Only those lines in the data below from the line containing "when the Fates" through the line containing "powers of this present darkness", both included, should be restated word for word.

↓↓↓

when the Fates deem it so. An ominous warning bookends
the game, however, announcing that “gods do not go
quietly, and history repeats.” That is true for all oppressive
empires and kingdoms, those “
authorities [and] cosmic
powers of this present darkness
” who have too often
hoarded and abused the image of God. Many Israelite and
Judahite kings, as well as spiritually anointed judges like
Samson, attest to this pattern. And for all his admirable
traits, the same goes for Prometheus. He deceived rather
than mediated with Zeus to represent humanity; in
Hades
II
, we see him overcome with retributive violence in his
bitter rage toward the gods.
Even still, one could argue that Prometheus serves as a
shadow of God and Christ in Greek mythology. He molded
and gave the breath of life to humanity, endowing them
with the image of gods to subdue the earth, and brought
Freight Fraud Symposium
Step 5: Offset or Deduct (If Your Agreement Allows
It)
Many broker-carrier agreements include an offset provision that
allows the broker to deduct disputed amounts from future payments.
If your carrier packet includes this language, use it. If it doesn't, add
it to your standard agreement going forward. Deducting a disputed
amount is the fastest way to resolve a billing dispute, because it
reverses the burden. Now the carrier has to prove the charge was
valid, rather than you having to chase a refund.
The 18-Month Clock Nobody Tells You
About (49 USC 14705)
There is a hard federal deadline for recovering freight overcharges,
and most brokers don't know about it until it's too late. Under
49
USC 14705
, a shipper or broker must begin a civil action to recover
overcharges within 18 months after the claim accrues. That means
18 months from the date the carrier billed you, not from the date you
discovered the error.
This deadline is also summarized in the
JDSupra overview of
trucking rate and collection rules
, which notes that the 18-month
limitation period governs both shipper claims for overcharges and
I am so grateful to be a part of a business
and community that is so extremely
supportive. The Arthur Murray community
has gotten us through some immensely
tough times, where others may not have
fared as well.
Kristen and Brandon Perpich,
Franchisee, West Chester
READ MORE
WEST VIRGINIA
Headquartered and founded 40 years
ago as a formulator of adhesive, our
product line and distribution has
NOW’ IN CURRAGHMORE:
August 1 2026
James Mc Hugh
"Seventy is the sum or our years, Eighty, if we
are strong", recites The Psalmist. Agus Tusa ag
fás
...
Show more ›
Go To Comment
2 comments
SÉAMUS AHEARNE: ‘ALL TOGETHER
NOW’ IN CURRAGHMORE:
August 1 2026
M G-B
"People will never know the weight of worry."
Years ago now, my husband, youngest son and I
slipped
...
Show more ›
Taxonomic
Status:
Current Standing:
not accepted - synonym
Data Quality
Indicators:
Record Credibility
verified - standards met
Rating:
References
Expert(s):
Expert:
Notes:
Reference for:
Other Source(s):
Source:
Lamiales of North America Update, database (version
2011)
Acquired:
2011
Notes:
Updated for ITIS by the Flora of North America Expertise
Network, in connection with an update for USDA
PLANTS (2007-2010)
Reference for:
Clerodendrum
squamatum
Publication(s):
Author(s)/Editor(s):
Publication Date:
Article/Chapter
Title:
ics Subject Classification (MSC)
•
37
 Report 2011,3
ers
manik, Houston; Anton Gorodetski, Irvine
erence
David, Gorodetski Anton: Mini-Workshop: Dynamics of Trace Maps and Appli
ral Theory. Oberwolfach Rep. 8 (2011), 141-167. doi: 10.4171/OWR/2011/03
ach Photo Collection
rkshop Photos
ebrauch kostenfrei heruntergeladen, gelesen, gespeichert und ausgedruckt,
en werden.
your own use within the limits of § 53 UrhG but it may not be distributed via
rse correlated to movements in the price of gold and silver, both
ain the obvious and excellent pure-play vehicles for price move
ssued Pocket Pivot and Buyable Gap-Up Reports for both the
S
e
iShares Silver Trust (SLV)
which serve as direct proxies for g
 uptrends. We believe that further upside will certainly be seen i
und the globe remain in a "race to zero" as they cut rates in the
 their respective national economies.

↑↑↑
↓↓↓

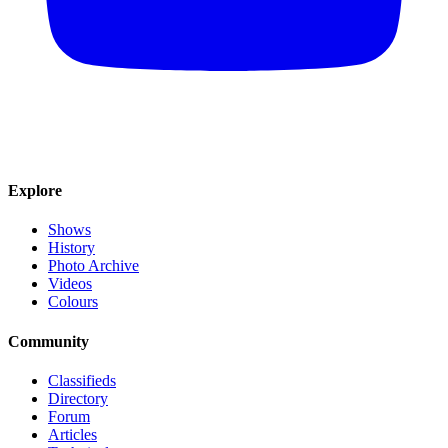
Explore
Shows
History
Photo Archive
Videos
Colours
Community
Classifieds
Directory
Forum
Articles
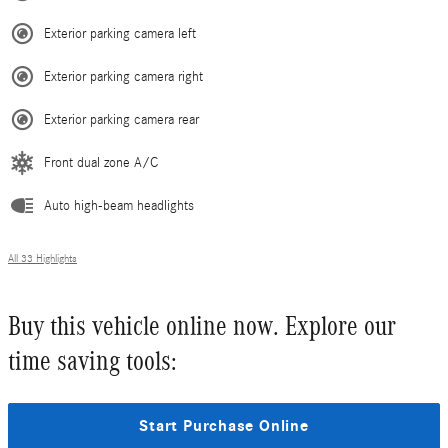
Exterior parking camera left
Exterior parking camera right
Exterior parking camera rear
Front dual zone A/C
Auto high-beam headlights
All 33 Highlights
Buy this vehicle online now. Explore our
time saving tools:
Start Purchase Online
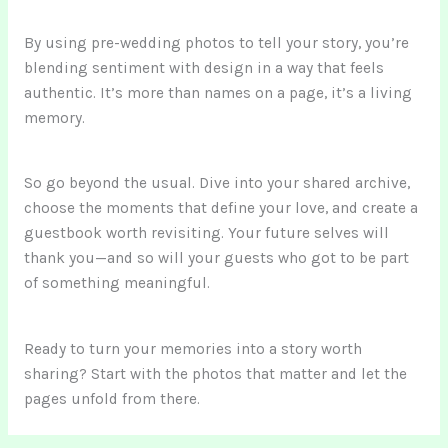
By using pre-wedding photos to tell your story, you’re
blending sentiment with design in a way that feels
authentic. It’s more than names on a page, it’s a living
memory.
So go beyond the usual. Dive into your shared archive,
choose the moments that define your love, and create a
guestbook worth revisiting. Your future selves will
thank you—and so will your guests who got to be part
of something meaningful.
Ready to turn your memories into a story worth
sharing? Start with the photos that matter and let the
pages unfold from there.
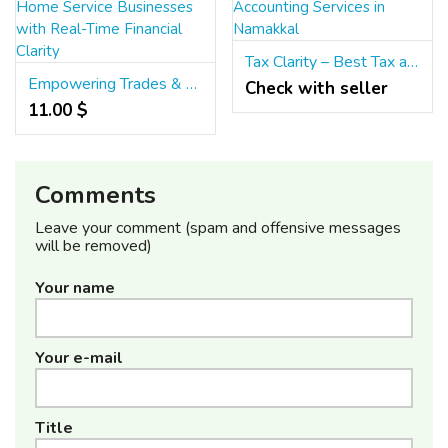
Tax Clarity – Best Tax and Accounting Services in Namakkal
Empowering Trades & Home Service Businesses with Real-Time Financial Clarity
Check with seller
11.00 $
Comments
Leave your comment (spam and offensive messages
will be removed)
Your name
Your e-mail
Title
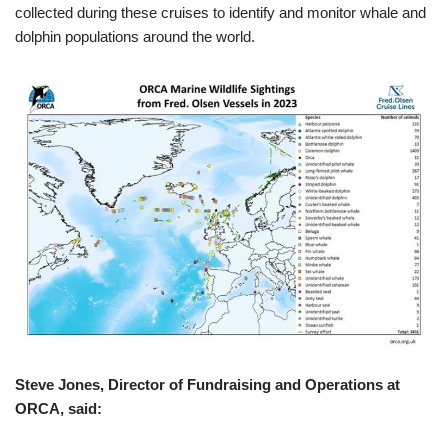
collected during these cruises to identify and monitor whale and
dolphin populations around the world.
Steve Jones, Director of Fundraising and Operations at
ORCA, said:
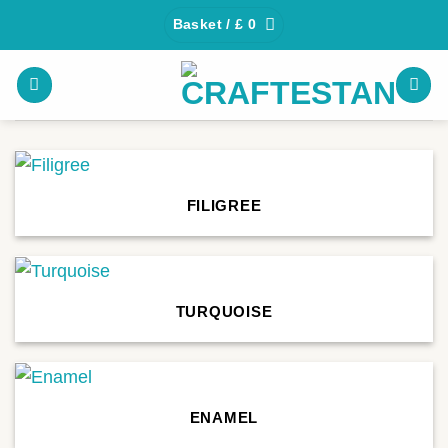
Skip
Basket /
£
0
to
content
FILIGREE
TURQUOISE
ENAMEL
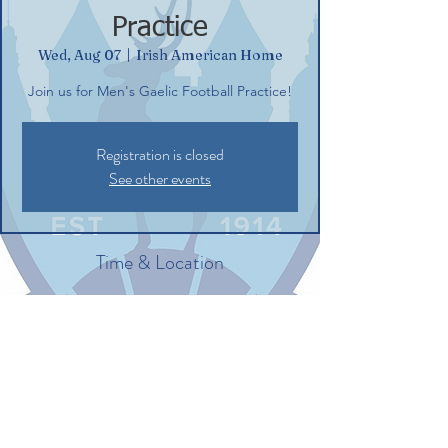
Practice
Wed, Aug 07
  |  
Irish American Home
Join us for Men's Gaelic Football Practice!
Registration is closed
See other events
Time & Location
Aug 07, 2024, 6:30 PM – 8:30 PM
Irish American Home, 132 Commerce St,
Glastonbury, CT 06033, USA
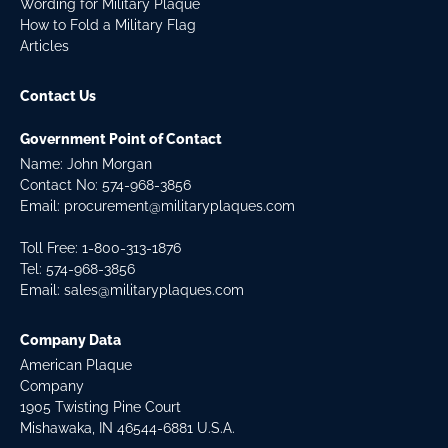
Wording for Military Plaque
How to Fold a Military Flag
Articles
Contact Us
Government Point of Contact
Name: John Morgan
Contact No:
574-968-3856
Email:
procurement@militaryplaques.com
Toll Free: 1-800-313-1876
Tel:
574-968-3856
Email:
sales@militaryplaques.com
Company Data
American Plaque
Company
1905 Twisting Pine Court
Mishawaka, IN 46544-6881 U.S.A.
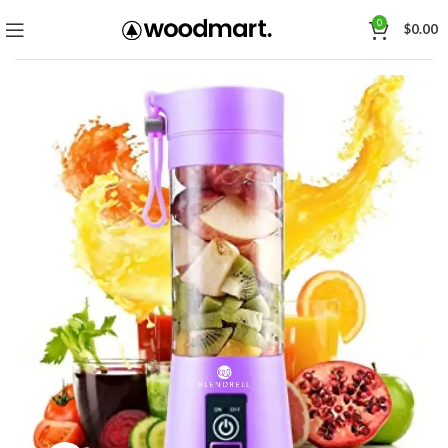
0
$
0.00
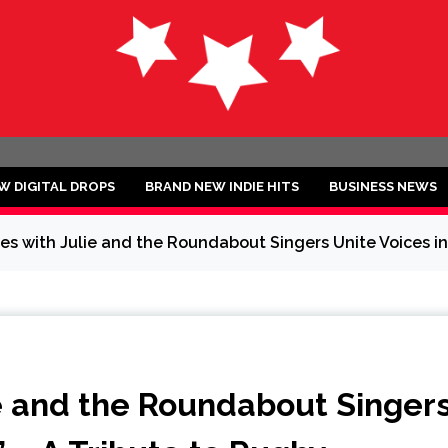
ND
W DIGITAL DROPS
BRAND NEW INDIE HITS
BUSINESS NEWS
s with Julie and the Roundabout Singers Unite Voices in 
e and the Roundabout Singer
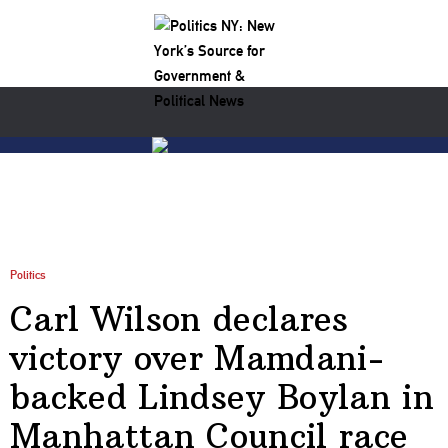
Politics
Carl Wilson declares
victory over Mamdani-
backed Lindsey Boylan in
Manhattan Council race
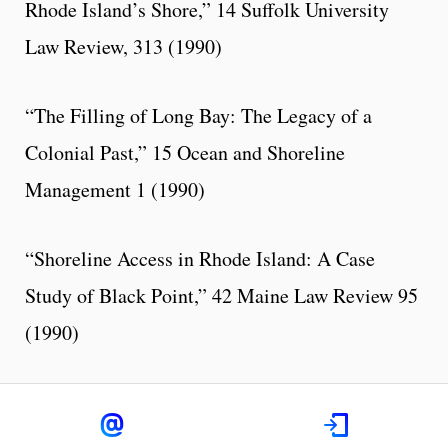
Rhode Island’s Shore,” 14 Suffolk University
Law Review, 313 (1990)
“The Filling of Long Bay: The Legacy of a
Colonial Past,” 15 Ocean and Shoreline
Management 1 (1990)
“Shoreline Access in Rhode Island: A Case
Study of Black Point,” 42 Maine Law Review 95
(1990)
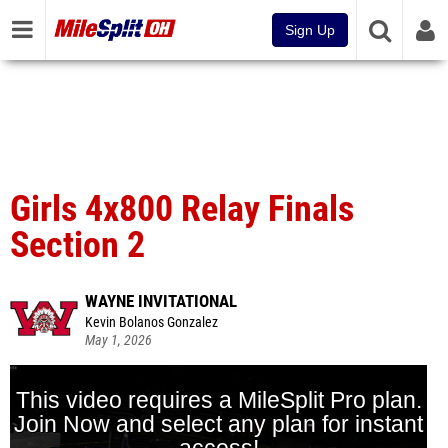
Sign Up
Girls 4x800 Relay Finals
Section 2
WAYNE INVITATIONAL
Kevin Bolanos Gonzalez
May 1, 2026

↑↑↑
↓↓↓

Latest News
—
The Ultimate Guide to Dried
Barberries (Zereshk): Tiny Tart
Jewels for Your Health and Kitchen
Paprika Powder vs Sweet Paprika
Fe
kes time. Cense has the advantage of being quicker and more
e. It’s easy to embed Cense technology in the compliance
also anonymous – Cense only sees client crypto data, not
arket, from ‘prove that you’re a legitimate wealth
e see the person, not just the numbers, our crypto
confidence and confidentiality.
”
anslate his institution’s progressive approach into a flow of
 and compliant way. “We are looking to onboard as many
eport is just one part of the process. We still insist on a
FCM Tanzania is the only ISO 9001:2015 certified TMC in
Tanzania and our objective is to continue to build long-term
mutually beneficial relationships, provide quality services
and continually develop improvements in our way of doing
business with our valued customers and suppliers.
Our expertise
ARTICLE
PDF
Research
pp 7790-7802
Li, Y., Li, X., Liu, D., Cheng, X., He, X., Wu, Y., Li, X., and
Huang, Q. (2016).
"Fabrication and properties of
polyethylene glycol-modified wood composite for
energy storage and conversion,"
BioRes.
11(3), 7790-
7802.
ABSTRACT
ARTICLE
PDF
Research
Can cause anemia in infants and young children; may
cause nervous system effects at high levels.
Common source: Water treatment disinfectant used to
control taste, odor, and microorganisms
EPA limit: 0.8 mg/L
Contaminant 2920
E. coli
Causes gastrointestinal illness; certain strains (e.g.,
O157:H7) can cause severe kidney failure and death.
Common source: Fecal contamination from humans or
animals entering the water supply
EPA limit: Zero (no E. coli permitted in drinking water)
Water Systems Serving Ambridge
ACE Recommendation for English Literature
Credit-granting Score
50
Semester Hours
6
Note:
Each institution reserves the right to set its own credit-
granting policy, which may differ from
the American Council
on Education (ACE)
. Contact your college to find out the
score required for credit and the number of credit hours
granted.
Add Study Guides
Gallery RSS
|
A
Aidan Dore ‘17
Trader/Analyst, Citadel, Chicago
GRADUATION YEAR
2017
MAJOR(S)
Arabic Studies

↑↑↑

Solution for this task
when the Fates deem it so. An ominous warning bookends
the game, however, announcing that “gods do not go
quietly, and history repeats.” That is true for all oppressive
empires and kingdoms, those “
authorities [and] cosmic
powers of this present darkness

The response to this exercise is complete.